EXERCISE:
Reproduce the line that holds "В Москве прозвучал громкий взрыв. Его" together with all the lines after it up to the end of the entries.

■ ■ ■

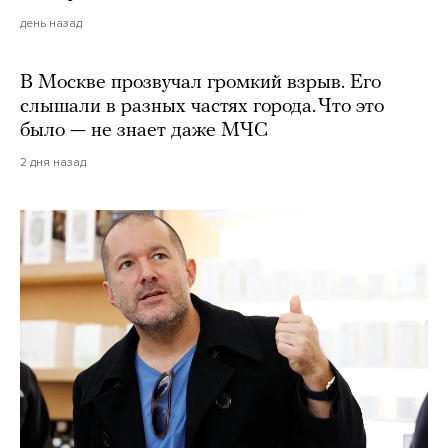
день назад
В Москве прозвучал громкий взрыв. Его
слышали в разных частях города. Что это
было — не знает даже МЧС
2 дня назад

■ ■ ■

SOLUTION TO THIS EXERCISE:
В Москве прозвучал громкий взрыв. Его
слышали в разных частях города. Что это
было — не знает даже МЧС
2 дня назад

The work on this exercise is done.